#### Assignment:
List all the lines in these records that hold "полски".

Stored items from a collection
——

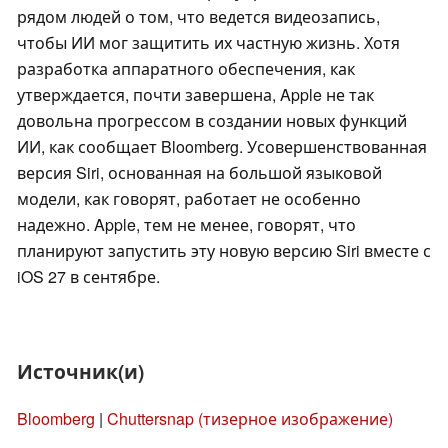
рядом людей о том, что ведется видеозапись,
чтобы ИИ мог защитить их частную жизнь. Хотя
разработка аппаратного обеспечения, как
утверждается, почти завершена, Apple не так
довольна прогрессом в создании новых функций
ИИ, как сообщает Bloomberg. Усовершенствованная
версия Siri, основанная на большой языковой
модели, как говорят, работает не особенно
надежно. Apple, тем не менее, говорят, что
планируют запустить эту новую версию Siri вместе с
iOS 27 в сентябре.
Источник(и)
Bloomberg
|
Chuttersnap (тизерное изображение)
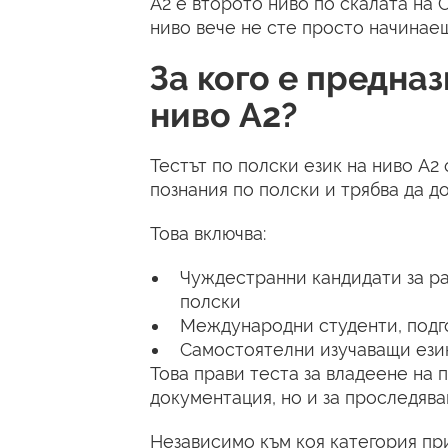
A2 е второто ниво по скалата на 
ниво вече не сте просто начинаещ
За кого е предназ
ниво A2?
Тестът по полски език на ниво A2
познания по полски и трябва да до
Това включва:
Чуждестранни кандидати за ра
полски
Международни студенти, подг
Самостоятелни изучаващи език
Това прави теста за владеене на 
документация, но и за проследява
Независимо към коя категория пр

——

#### Exercise answer:
Тестът по полски език на ниво A2
познания по полски и трябва да до
полски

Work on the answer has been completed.